I've preached on it a bunch over the years, and in the first years I was here, one of the things that I spent the most time on was building relationships with other congregations, with activists in Lincoln with the Indian Center, which is one of our community centers here in town. That was mostly work that I did on my own, but throughout it I was clear with the congregation through preaching and monthly reports to the board and annual reports to the congregation that that was work that I was doing, that that was work that I saw as a priority to build up those relationships and work that I thought was important for the congregation as a whole to do too. So fast forward to the summer of 2022, the spring of 20 22, 2 things happen at the same time. The first is that we had a major disagreement, fight, controversy, however you frame that around a potential development the city of Lincoln approved that would be right across the street from one of the only sweat lodges in city limits down near Wilderness Park. I got involved with that fight as part of the group of people that I had formed relationships with and was at protests and marches and demonstrations for that at the same time.
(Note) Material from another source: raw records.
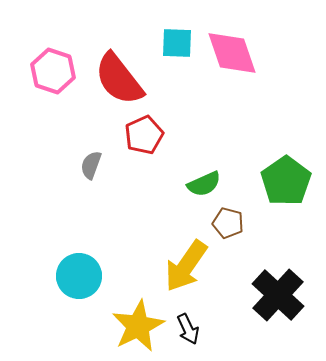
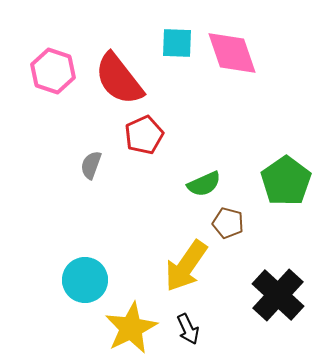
cyan circle: moved 6 px right, 4 px down
yellow star: moved 7 px left, 2 px down
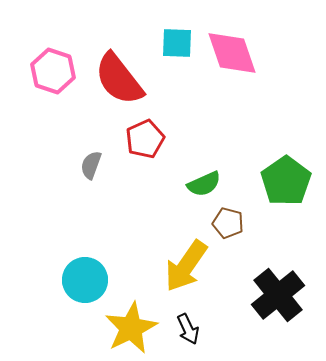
red pentagon: moved 1 px right, 4 px down
black cross: rotated 8 degrees clockwise
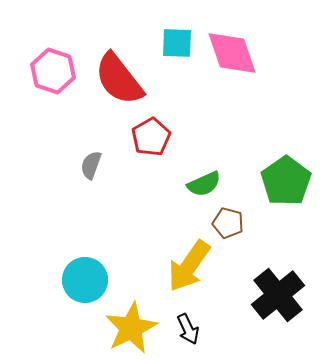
red pentagon: moved 6 px right, 2 px up; rotated 6 degrees counterclockwise
yellow arrow: moved 3 px right
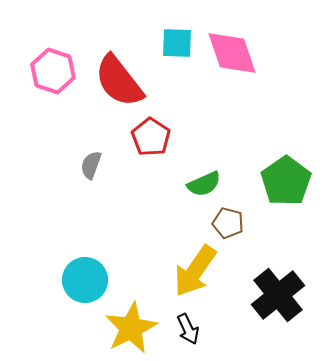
red semicircle: moved 2 px down
red pentagon: rotated 9 degrees counterclockwise
yellow arrow: moved 6 px right, 5 px down
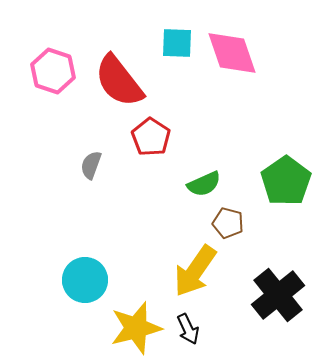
yellow star: moved 5 px right; rotated 12 degrees clockwise
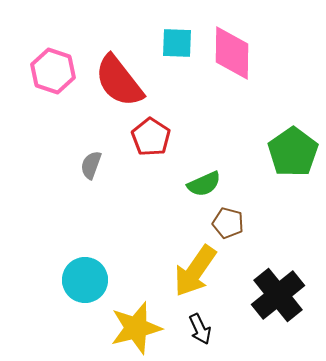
pink diamond: rotated 20 degrees clockwise
green pentagon: moved 7 px right, 29 px up
black arrow: moved 12 px right
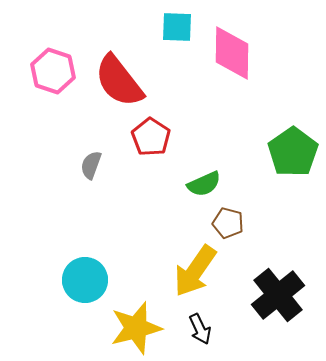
cyan square: moved 16 px up
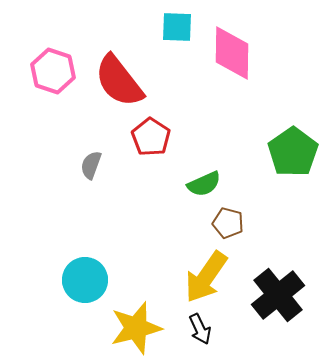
yellow arrow: moved 11 px right, 6 px down
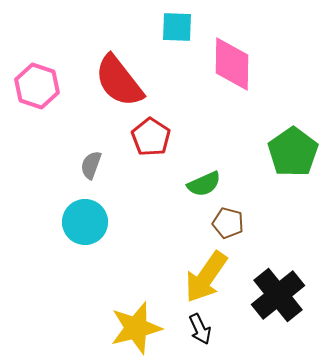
pink diamond: moved 11 px down
pink hexagon: moved 16 px left, 15 px down
cyan circle: moved 58 px up
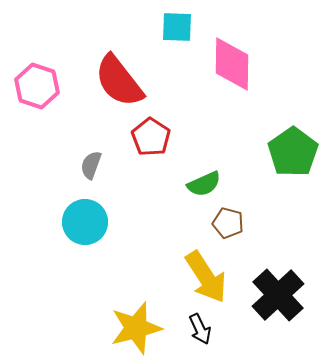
yellow arrow: rotated 68 degrees counterclockwise
black cross: rotated 4 degrees counterclockwise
But independent of that and that this is the important part, that this happened independently, a similar group of three or four people came to talk to me in my office, but this time they said, okay, we want to do a land acknowledgement, but we've formed these relationships and here's how we want to build on them. We want to do an eight week series over the summer where we do worship for eight consecutive weeks and one congregational activity every single week, a workshop, a movie, an event in town, all building on this idea of our institutional relationship with the native community here in Lincoln. And so we did that. We spent an entire summer on it, and after that summer, the congregation in Lincoln became one of the hosting institutions for annual visits from the Otto Missouri delegation. This is the folks on whose land we live.
A few of our members are on the advisory council that's building that relationship between the Otto Missouri tribe and the city of Lincoln. We're putting in grant applications here to expand that. That's how change happens by establishing those relationships and then following up on them when the moment is right. That's subtle work, right? Because in some ways, in that case, leading change looked from the outside, like saying no, that no was a way of saying not yet. And because of that, not yet. The change isn't just a thing that the minister imposes, but something that the whole congregation owns.